During a recent PW Podcast episode, we spoke with Kausik Ray, MD (Imperial College, London) about the ORION-3 trial. Following is a summary of our conversation.
Tell us about ORION-3
Based on results from ORION-9, -10, and -11, we knew that inclisiran was safe for LDL lowering up to 18 months, providing placebo corrected 50% LDL lowering in patients with established CVD. But we didn’t know if repeat dosing over another 4 years, for example, would be associated with any differences in safety or whether the LDL-lowering effects would be attenuated.
Prior to these pivotal studies, we conducted ORION-1, a phase 2 dose-finding study in which about 180 people received inclisiran at one of three dosages (60 received placebo) on days 1 and 90 and were followed for 1 year. A 4-year open-label extension of this study is ORION-3. Patients who received inclisiran in ORION-1 went on to inclisiran sodium 300 mg every 6 months without a loading dose and continued for another 4 years. At day 210 in the open-label extension, these patients achieved 47% LDL lowering from baseline, which is not placebo-corrected and on par with what we saw in inclisiran-treated patients in ORION-9, -10, and -11. The same level of LDL reduction was maintained year to year to year so that the time-averaged reduction in LDL was roughly 44% with two injections per year.
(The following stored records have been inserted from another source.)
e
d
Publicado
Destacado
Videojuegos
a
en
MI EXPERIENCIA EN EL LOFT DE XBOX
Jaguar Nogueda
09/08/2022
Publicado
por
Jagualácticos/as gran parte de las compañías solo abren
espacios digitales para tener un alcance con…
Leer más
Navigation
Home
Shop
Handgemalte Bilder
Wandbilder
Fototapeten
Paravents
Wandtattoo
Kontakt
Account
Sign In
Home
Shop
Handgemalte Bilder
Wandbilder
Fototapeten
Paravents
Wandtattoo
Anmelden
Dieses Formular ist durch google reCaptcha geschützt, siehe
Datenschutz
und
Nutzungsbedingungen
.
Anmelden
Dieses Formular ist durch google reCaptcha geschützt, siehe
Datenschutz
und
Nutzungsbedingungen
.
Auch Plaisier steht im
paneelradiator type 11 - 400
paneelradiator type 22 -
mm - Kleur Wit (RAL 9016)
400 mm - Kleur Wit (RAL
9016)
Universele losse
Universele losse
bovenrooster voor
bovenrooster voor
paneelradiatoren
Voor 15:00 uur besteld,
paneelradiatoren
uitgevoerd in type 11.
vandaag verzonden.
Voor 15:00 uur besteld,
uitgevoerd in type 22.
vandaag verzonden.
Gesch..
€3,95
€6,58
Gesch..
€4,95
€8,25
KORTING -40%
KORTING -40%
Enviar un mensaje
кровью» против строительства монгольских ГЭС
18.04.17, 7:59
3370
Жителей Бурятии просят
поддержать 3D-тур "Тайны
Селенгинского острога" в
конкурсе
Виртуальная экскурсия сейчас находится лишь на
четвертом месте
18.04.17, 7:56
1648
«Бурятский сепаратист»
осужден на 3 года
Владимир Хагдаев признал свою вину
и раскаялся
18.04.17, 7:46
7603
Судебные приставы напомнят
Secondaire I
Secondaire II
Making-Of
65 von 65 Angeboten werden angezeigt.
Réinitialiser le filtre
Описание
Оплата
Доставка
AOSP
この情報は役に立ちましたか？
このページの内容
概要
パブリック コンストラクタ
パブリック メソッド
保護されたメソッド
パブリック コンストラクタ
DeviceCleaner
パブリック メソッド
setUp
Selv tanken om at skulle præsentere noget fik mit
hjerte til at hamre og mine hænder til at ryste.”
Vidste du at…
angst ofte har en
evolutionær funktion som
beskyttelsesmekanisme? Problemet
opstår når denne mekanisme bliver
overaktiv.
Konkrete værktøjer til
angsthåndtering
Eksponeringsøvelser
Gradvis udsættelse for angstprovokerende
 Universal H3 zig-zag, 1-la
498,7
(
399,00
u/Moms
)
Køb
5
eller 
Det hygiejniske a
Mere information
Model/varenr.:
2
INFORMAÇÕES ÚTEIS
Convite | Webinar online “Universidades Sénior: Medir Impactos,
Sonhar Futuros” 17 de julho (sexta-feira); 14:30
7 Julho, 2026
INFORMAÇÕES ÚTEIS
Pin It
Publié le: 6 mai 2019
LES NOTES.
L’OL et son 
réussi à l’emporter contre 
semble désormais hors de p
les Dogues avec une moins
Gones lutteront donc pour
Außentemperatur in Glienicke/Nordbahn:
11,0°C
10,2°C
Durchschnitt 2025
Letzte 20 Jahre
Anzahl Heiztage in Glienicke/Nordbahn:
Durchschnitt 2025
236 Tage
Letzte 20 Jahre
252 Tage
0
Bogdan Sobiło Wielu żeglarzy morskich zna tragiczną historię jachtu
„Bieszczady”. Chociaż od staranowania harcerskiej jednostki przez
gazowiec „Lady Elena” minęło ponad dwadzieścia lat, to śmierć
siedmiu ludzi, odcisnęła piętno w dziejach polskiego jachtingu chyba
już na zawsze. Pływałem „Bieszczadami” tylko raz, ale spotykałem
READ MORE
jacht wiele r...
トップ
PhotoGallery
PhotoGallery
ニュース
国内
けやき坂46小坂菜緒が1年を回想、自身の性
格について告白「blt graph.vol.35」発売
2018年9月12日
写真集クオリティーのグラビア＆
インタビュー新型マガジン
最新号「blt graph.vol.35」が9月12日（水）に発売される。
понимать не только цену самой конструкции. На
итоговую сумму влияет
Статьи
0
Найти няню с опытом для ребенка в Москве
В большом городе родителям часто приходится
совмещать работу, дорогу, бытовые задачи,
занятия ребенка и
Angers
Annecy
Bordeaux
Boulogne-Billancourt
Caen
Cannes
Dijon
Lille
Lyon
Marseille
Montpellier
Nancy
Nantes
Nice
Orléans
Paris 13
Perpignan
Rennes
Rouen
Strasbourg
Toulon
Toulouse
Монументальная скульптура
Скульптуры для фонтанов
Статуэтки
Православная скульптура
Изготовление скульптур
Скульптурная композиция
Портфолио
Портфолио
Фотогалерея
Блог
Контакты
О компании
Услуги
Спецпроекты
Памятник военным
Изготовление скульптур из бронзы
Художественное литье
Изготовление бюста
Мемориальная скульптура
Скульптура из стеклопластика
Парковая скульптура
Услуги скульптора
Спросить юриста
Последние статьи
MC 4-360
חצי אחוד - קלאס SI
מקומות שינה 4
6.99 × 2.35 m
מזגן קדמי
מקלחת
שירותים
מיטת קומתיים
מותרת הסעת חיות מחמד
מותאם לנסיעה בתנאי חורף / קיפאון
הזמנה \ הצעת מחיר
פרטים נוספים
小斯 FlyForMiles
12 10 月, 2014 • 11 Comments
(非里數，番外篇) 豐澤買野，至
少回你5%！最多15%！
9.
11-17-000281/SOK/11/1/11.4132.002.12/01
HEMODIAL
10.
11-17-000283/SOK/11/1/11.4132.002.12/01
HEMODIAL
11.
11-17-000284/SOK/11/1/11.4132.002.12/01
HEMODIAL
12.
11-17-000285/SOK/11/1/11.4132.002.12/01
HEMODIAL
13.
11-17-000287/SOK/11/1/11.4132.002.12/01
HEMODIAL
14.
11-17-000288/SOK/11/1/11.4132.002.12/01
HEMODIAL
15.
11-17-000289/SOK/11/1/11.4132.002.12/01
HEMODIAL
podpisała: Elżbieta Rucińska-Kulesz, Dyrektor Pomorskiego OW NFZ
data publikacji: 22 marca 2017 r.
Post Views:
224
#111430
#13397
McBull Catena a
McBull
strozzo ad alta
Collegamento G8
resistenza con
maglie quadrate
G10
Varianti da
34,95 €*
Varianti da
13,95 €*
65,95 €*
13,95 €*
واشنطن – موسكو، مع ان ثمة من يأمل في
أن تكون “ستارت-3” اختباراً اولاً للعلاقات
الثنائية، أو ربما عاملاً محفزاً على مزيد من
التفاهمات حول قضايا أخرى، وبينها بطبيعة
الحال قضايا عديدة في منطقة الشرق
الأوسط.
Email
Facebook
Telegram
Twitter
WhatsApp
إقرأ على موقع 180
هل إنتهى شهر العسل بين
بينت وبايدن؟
In terms of safety signals, we didn’t see anything new. The most common were injection site adverse events, which were mild to moderate and the same as what we witnessed in ORION-9, -10, and -11. We didn’t see any attenuation effect.
It’s great news for doctors and patients, because we now have two really effective options for LDL lowering. With ORION-9, -10, and -11, we didn’t know the durability of the effect in achieving meaningful reductions with twice yearly dosing because those studies were stopped at 1 year, so we’ve now answered that question. We have some preliminary pooled safety data from those studies showing a 25% lower risk for major cardiovascular events. We look forward to the ongoing cardiovascular outcome trials.